Anche l’Alabama, uno degli Stati più conservatori d’America, legittima le nozze gay. Un passo avanti se consideriamo che solo negli anni Sessanta resisteva alla desegregazione dei neri con il governatore George Wallace, che tentò di impedire l’ingresso di due studenti neri all’università

La sentenza della Corte suprema degli Stati Uniti, che ha legittimato i matrimoni tra persone dello stesso sesso, costringe l’Alabama, uno Stato conservatore del Sud, a prendere atto della riforma, pur in presenza di una accanita resistenza dell’establishment locale. Le nozze gay, divenute legittime in 38 Stati su cinquanta, si sono diffuse soprattutto durante la presidenza di Barack Obama, che dal 2011 ha giudicato discriminanti le leggi statali proibizioniste e si è personalmente dichiarato a favore del diritto personale, sollecitando una pronunzia della Corte suprema. Sono stati quindi i giudici costituzionali a dare lo scossone agli Stati tradizionalisti, indisponibili a trascrivere i matrimoni gay degli Stati permissivi, e a forzare le diverse procedure amministrative statali.
La legittimazione dei matrimoni gay in Alabama acquista un significato più generale nella lotta per i diritti civili, e nella interpretazione di alcuni nodi del sistema politico-costituzionale americano. Lo Stato del Sud, oggi richiamato all’ordine costituzionale, è lo stesso che negli anni Sessanta ha resistito alla desegregazione dei neri sotto la guida del governatore George Wallace, che tentò di impedire l’ingresso di due studenti neri all’università dell’Alabama fino all’intervento della Guardia nazionale mobilitata dal ministro della giustizia Robert Kennedy.
L’attuale divaricazione tra Stati permissivi e liberali è la stessa che negli anni Cinquanta-Sessanta si ebbe sui diritti civili dei neri, e che registra l’esistenza tra gli americani di una profonda diversità culturale, per non dire antropologica, che si traduce in una opposta visione della democrazia e dei diritti delle minoranze.
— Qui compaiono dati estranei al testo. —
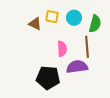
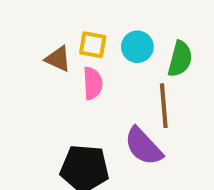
pink semicircle: (62, 49) -> (93, 83), moved
purple semicircle: (77, 67) -> (143, 146), turned -125

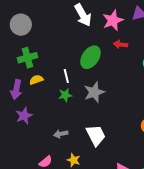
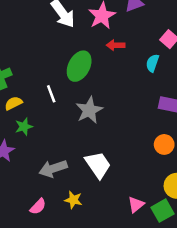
green star: (65, 95) -> (24, 127), moved
gray arrow: (61, 134) -> (53, 169), size x1.5

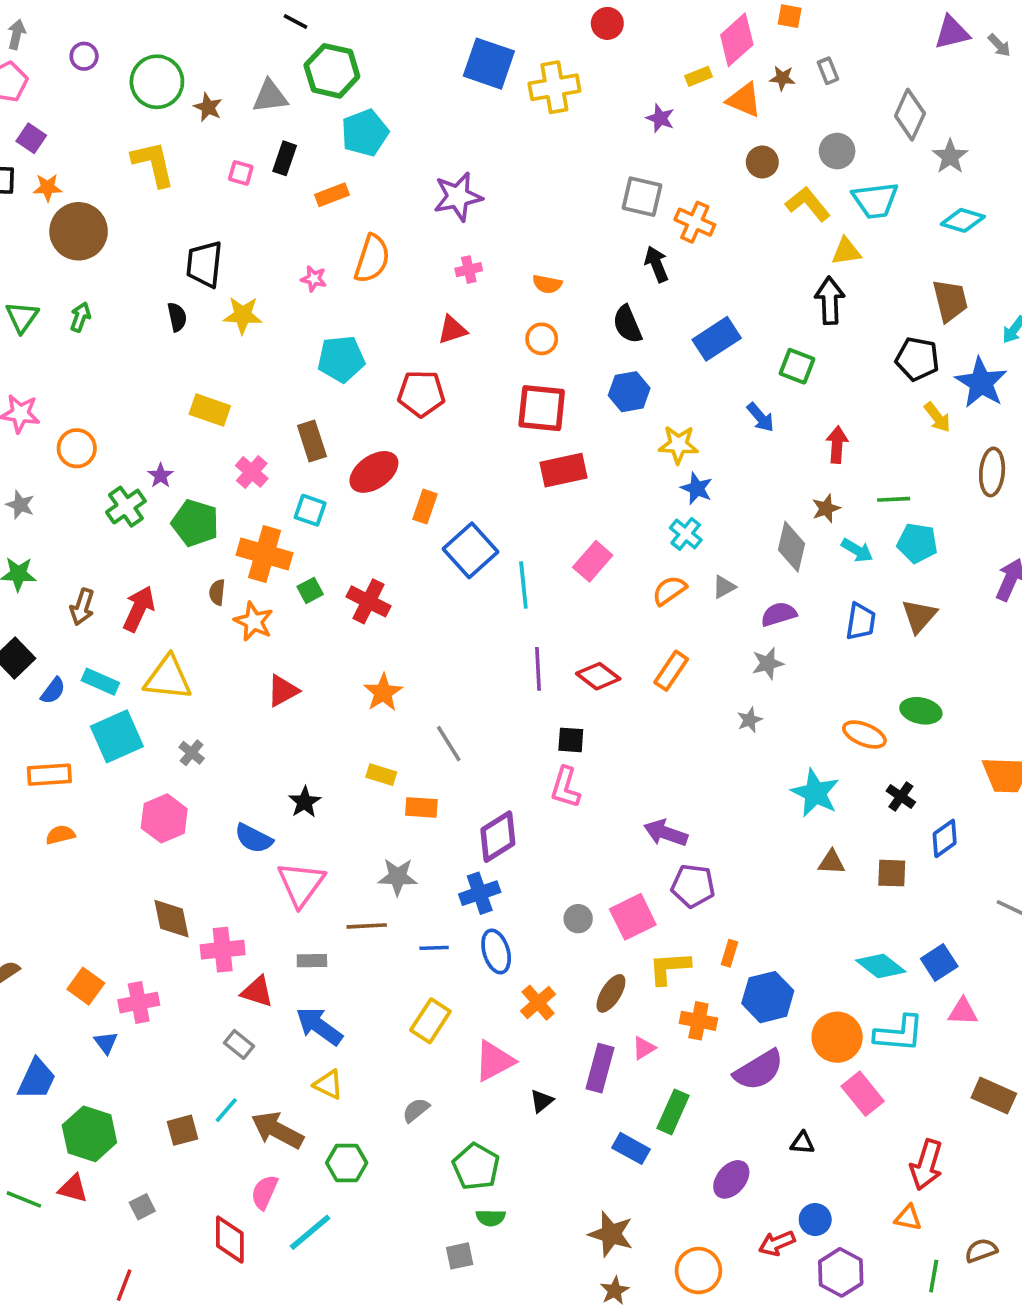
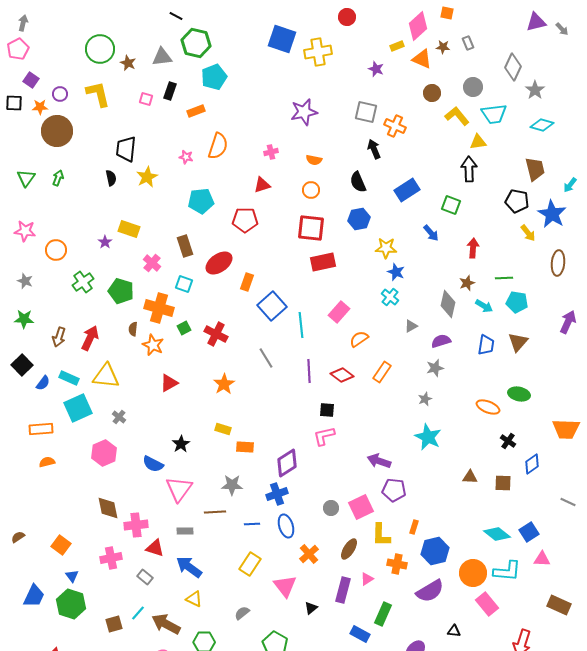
purple circle: (84, 56) -> (60, 94), moved
purple star: (458, 197) -> (304, 112), moved
yellow star: (243, 315) -> (147, 177), turned -30
purple star: (161, 476) -> (105, 242), moved
orange semicircle: (669, 590) -> (359, 339), moved
gray line: (449, 744) -> (266, 358), moved
pink L-shape: (565, 787) -> (324, 436), turned 60
cyan star: (815, 793) -> (428, 437), moved
yellow L-shape: (669, 968) -> (381, 535), turned -85
pink cross: (139, 1003) -> (111, 558), moved
pink triangle: (494, 1061) -> (285, 586), turned -40
green hexagon: (89, 1134) -> (71, 604), moved

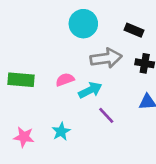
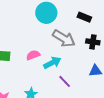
gray arrow: (106, 58) -> (64, 38), turned 40

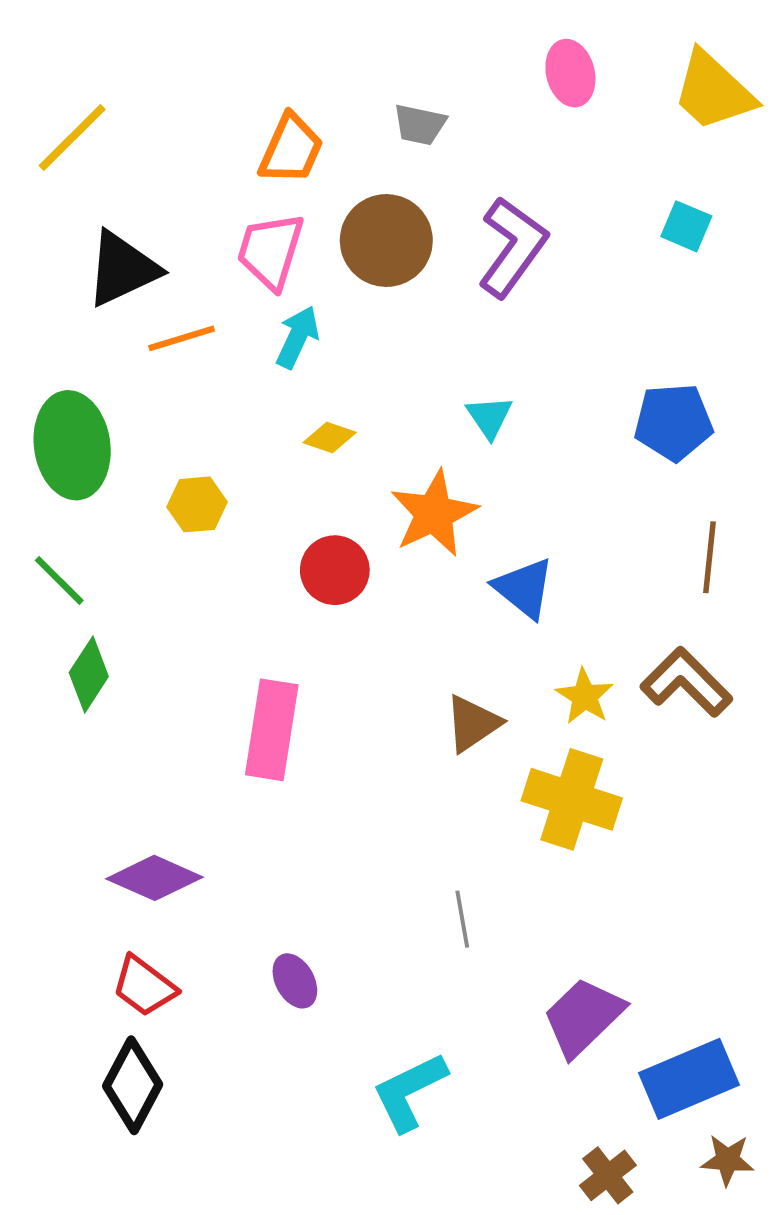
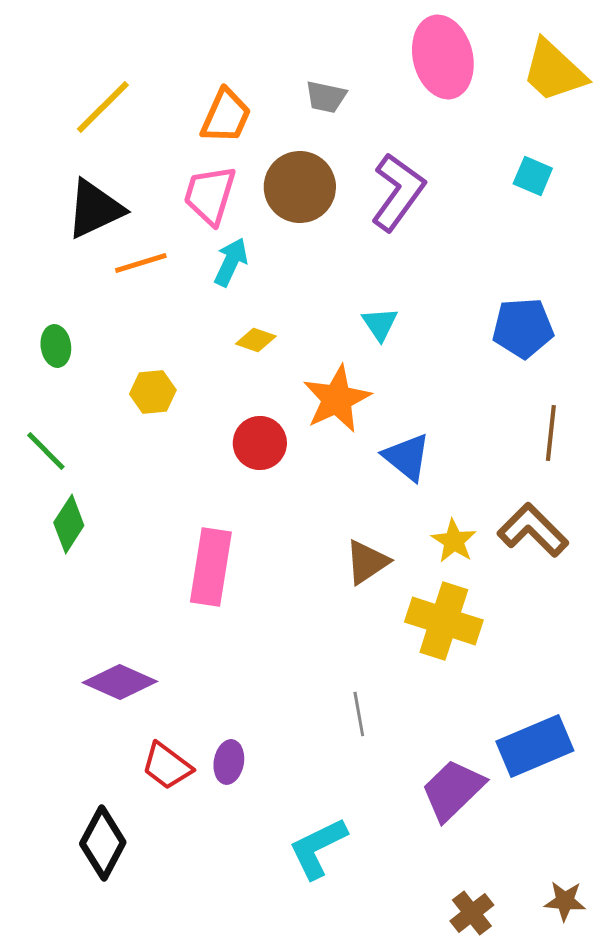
pink ellipse: (570, 73) -> (443, 57), size x1.6
yellow line: (72, 137) -> (103, 107), moved
green ellipse: (72, 445) -> (56, 346), size x0.5
purple ellipse: (295, 981) -> (229, 762), turned 39
red trapezoid: (144, 986) -> (167, 766), moved
blue rectangle: (689, 1079) -> (535, 746), moved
Torna dunque d’attualità nell’America del Duemila la questione della distribuzione dei diritti e dei poteri tra l’Unione e gli Stati, e tra le assemblee legislative e le corti giudiziarie, una questione che risale alla guerra civile del 1860 tra Washington e i «confederati». Gli Stati conservatori del Sud e dell’Ovest sostengono che sulle materie «non federali» come il matrimonio devono prevalere le costituzioni e le legislazioni statali (come nel caso dell’Alabama che ha chiamato in causa il Defense of Marriage Act del 1996 che affida agli Stati il diritto di riconoscere i matrimoni e fa divieto di quelli tra coppie dello stesso sesso), e che le autorità federali non devono avere alcuna voce in capitolo. In maniera opposta, le minoranze d’ogni tipo, oggi i gay e ieri i neri, si appellano ai principi costitu-zionali del Bill of Rights che prevede i diritti individuali e l’ habeas corpus per tutti i cittadini.
Sulla scena pubblica americana è, dunque, in gioco il dilemma che scuote gli ordinamenti dell’Occidente: il contrasto tra la maggioranza democratica e i diritti delle mino-ranze. Gran parte degli elettori dell’Alabama si è pronunziata contro i matrimoni gay (così come per il mantenimento della pena di morte), mentre la Corte federale ha invocato il principio di non discriminazione per dichiarare illegittimi gli ostacoli posti ai matrimoni dello stesso sesso.
Si può infine concludere che ancora una volta negli Stati Uniti i diritti di libertà hanno avuto la meglio sulla maggioranza della popolazione di uno Stato, secondo le direttive della Corte suprema che in materia esercita non solo una rigorosa vigilanza, ma anche un potere legislativo di chiara intonazione liberale.
Nel 1954 una sentenza della Corte sulla desegregazione scolastica, Brown vs. Board of Education, fu la scintilla che mise in moto il movimento per i diritti civili, dapprima guidato al Sud dai pastori delle chiese nere tra cui Martin Luther King, e poi approdato a Washington con le leggi federali volute dai presidenti democratici. Oggi, la legittimazione dei matrimoni gay, che per una diecina di anni è stata prerogativa di alcuni Stati più liberali, è stata estesa alla maggior parte del Paese non già per via legislativa ma con decisioni costituzionali a tutela delle minoranze.